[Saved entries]
↓

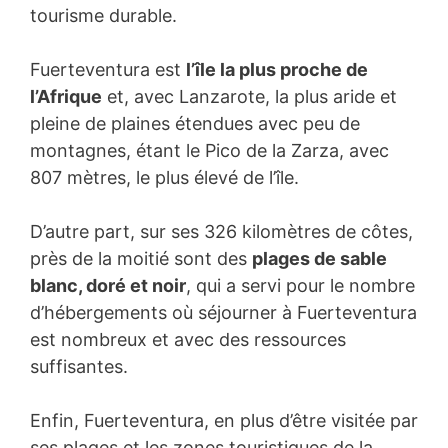
tourisme durable.
Fuerteventura est
l’île la plus proche de
l’Afrique
et, avec Lanzarote, la plus aride et
pleine de plaines étendues avec peu de
montagnes, étant le Pico de la Zarza, avec
807 mètres, le plus élevé de l’île.
D’autre part, sur ses 326 kilomètres de côtes,
près de la moitié sont des
plages de sable
blanc, doré et noir
, qui a servi pour le nombre
d’hébergements où séjourner à Fuerteventura
est nombreux et avec des ressources
suffisantes.
Enfin, Fuerteventura, en plus d’être visitée par
ses plages et les zones touristiques de la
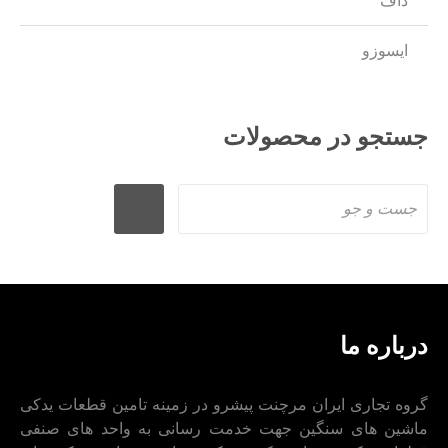
داف
ایسوزو
جستجو در محصولات
درباره ما
گروه تجاری ایران مرچنت پیشرو در زمینه تامین قطعات یدکی
ماشین های سنگین جهت خدمت رسانی به واحد های صنفی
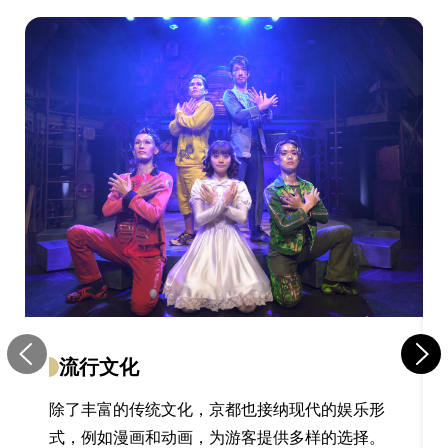
流行文化
除了丰富的传统文化，京都也接纳现代的娱乐形
式，例如漫画和动画，为游客提供多样的选择。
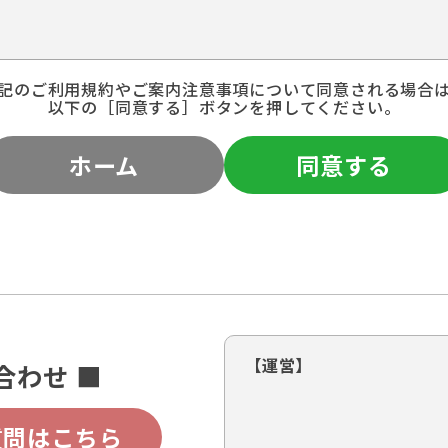
記のご利用規約やご案内注意事項について同意される場合
以下の［同意する］ボタンを押してください。
ホーム
同意する
【運営】
合わせ ■
質問はこちら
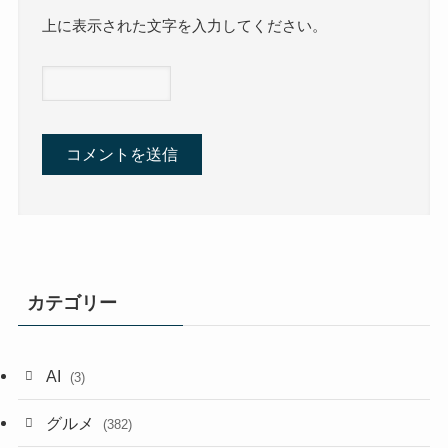
上に表示された文字を入力してください。
カテゴリー
AI
(3)
グルメ
(382)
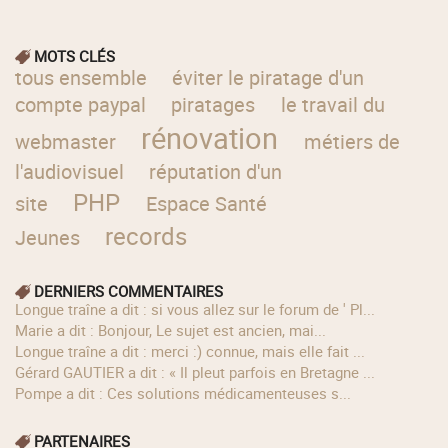
MOTS CLÉS
tous ensemble
éviter le piratage d'un
compte paypal
piratages
le travail du
rénovation
webmaster
métiers de
l'audiovisuel
réputation d'un
PHP
site
Espace Santé
records
Jeunes
DERNIERS COMMENTAIRES
longue traîne a dit : si vous allez sur le forum de ' Pl...
Marie a dit : Bonjour, Le sujet est ancien, mai...
longue traîne a dit : merci :) connue, mais elle fait ...
Gérard GAUTIER a dit : « Il pleut parfois en Bretagne ...
Pompe a dit : Ces solutions médicamenteuses s...
PARTENAIRES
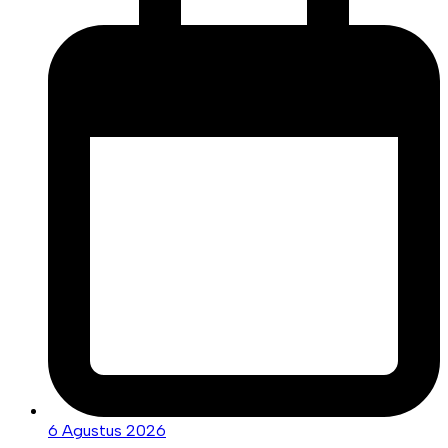
6 Agustus 2026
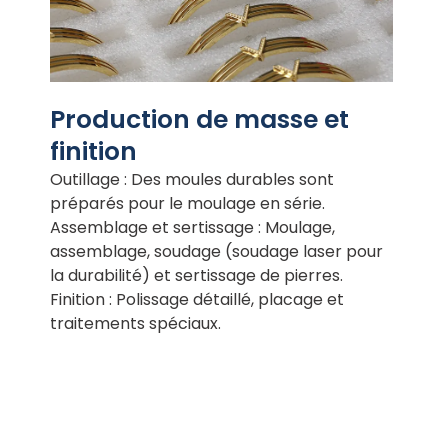
Production de masse et
finition
Outillage : Des moules durables sont
préparés pour le moulage en série.
Assemblage et sertissage : Moulage,
assemblage, soudage (soudage laser pour
la durabilité) et sertissage de pierres.
Finition : Polissage détaillé, placage et
traitements spéciaux.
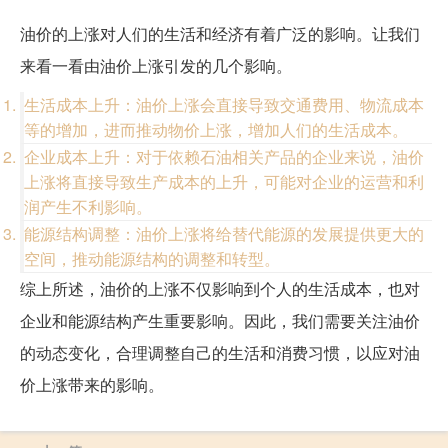
油价的上涨对人们的生活和经济有着广泛的影响。让我们
来看一看由油价上涨引发的几个影响。
生活成本上升：油价上涨会直接导致交通费用、物流成本
等的增加，进而推动物价上涨，增加人们的生活成本。
企业成本上升：对于依赖石油相关产品的企业来说，油价
上涨将直接导致生产成本的上升，可能对企业的运营和利
润产生不利影响。
能源结构调整：油价上涨将给替代能源的发展提供更大的
空间，推动能源结构的调整和转型。
综上所述，油价的上涨不仅影响到个人的生活成本，也对
企业和能源结构产生重要影响。因此，我们需要关注油价
的动态变化，合理调整自己的生活和消费习惯，以应对油
价上涨带来的影响。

↑

▸ **Work required**
Retype the records above exactly, leaving every picture out of your copy.

▸ **Answer to this task**
tourisme durable.
Fuerteventura est
l’île la plus proche de
l’Afrique
et, avec Lanzarote, la plus aride et
pleine de plaines étendues avec peu de
montagnes, étant le Pico de la Zarza, avec
807 mètres, le plus élevé de l’île.
D’autre part, sur ses 326 kilomètres de côtes,
près de la moitié sont des
plages de sable
blanc, doré et noir
, qui a servi pour le nombre
d’hébergements où séjourner à Fuerteventura
est nombreux et avec des ressources
suffisantes.
Enfin, Fuerteventura, en plus d’être visitée par
ses plages et les zones touristiques de la
داف
ایسوزو
جستجو در محصولات
درباره ما
گروه تجاری ایران مرچنت پیشرو در زمینه تامین قطعات یدکی
ماشین های سنگین جهت خدمت رسانی به واحد های صنفی
流行文化
除了丰富的传统文化，京都也接纳现代的娱乐形
式，例如漫画和动画，为游客提供多样的选择。
記のご利用規約やご案内注意事項について同意される場合
以下の［同意する］ボタンを押してください。
ホーム
同意する
【運営】
合わせ ■
質問はこちら
上に表示された文字を入力してください。
カテゴリー
AI
(3)
グルメ
(382)
MOTS CLÉS
tous ensemble
éviter le piratage d'un
compte paypal
piratages
le travail du
rénovation
webmaster
métiers de
l'audiovisuel
réputation d'un
PHP
site
Espace Santé
records
Jeunes
DERNIERS COMMENTAIRES
longue traîne a dit : si vous allez sur le forum de ' Pl...
Marie a dit : Bonjour, Le sujet est ancien, mai...
longue traîne a dit : merci :) connue, mais elle fait ...
Gérard GAUTIER a dit : « Il pleut parfois en Bretagne ...
Pompe a dit : Ces solutions médicamenteuses s...
PARTENAIRES
6 Agustus 2026
Production de masse et
finition
Outillage : Des moules durables sont
préparés pour le moulage en série.
Assemblage et sertissage : Moulage,
assemblage, soudage (soudage laser pour
la durabilité) et sertissage de pierres.
Finition : Polissage détaillé, placage et
traitements spéciaux.
油价的上涨对人们的生活和经济有着广泛的影响。让我们
来看一看由油价上涨引发的几个影响。
生活成本上升：油价上涨会直接导致交通费用、物流成本
等的增加，进而推动物价上涨，增加人们的生活成本。
企业成本上升：对于依赖石油相关产品的企业来说，油价
上涨将直接导致生产成本的上升，可能对企业的运营和利
润产生不利影响。
能源结构调整：油价上涨将给替代能源的发展提供更大的
空间，推动能源结构的调整和转型。
综上所述，油价的上涨不仅影响到个人的生活成本，也对
企业和能源结构产生重要影响。因此，我们需要关注油价
的动态变化，合理调整自己的生活和消费习惯，以应对油
价上涨带来的影响。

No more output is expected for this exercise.